Of course, there are problems with monetization, or rather, the effectiveness of advertising falls. But it is observed on television and on radio. I think the myth appeared because certain expectations of investors were not justified: the old methods of joining stopped working, and the new ones had not yet been invented.
So it is more honest to say that it is difficult to get excess profits on Web 2.0 projects.

2. “The engine needs to be written from scratch” - this is one of the most harmful myths of start-up building, which has destroyed a lot of projects. The fact is that any innovation is difficult for people to perceive, and usage skills are developing slowly. Compare such communication formats as mail, blog and forum: any Internet user can send an email, write to the forum somewhere half, and even fewer people can use the blog. Therefore, if you write “your engine”, then even with perfect usability, most of the audience will close the brewer for 30 seconds.

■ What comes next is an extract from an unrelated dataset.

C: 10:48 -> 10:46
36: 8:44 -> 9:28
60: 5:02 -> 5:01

3. “A start-up needs an investor” - this is true, but investments are needed temporary, not financial.
Why do you need money Kisa ? Do the project in your spare time, and where you need specialists, ask your friends. Even if your idea is a reality show “burning a million dollars”, you can print firewood on a printer and shoot it on a digital camera. For a startup, experience is needed, and it can only be earned at the cost of “difficult mistakes”.

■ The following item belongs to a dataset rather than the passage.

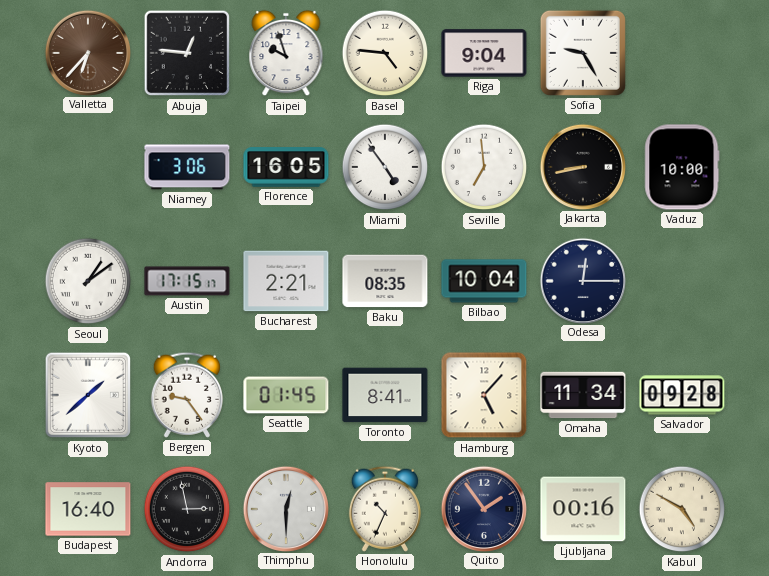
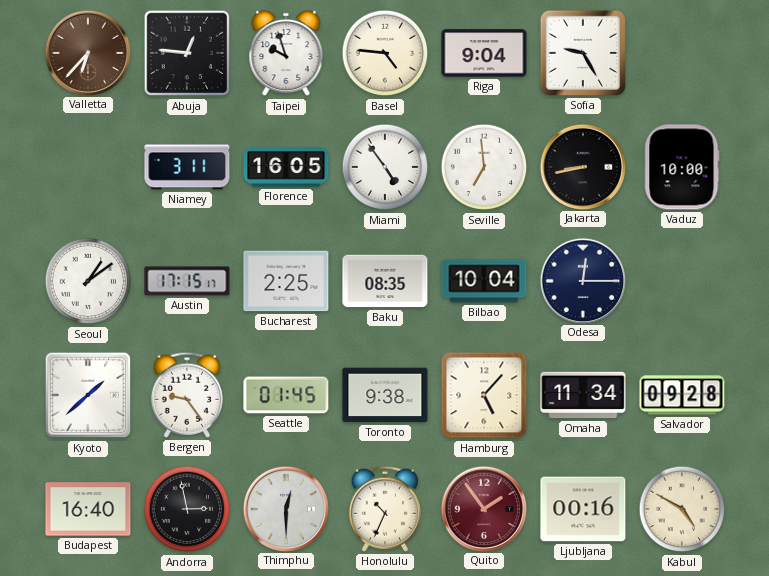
Niamey: 3:06 -> 3:11
Bucharest: 2:21 -> 2:25
Toronto: 8:41 -> 9:38
Quito dial: navy -> burgundy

To illustrate the above, there is an example:
You can implement the “Bookmark Service” (for example, now it is 2003) on the free forum engine. Community collectors interesting links - please. Well, the tags will not be other features, but not in the same essence. To implement technically is simple. It is more difficult to fill and unleash, but even without an investor you can.

I think that the “big start-up” should go consistently, from simple to complex.
A start-up startup-caretaker, approximately along such a chain:

1. Thematic resource, for example, personal blog
2. Several blogs and splogs (contemptible moneymaking)
3. Collective project (it can already be called a startup)
4. Project with attraction of investments, real startup.

Something like this. And what's stopping you?